→ What the exercise asks
Retype the records below exactly as they appear, but leave out any pictures.

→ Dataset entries
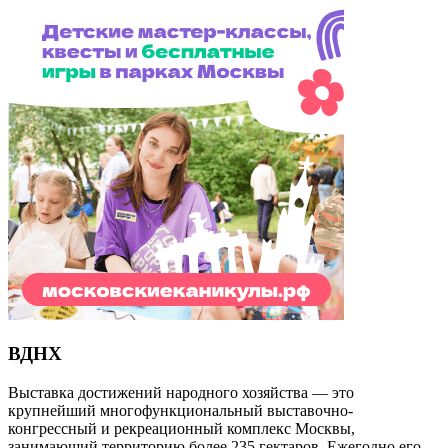
ВДНХ
Выставка достижений народного хозяйства — это
крупнейший многофункциональный выставочно-
конгрессный и рекреационный комплекс Москвы,
занимающий территорию более 235 гектаров. Ежегодно его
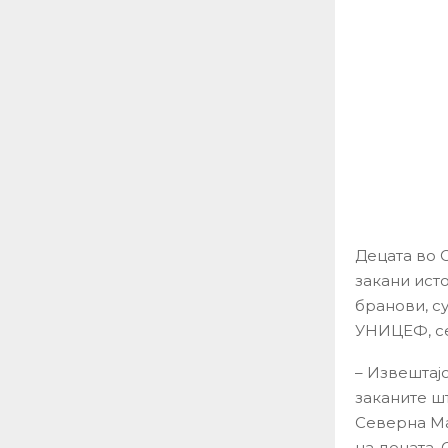
Децата во 
закани ист
бранови, с
УНИЦЕФ, се
– Извештајо
заканите ш
Северна Мак
на децата.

→ Answer for the task
ВДНХ
Выставка достижений народного хозяйства — это
крупнейший многофункциональный выставочно-
конгрессный и рекреационный комплекс Москвы,
занимающий территорию более 235 гектаров. Ежегодно его
Децата во 
закани ист
бранови, с
УНИЦЕФ, се
– Извештајо
заканите ш
Северна Мак
на децата.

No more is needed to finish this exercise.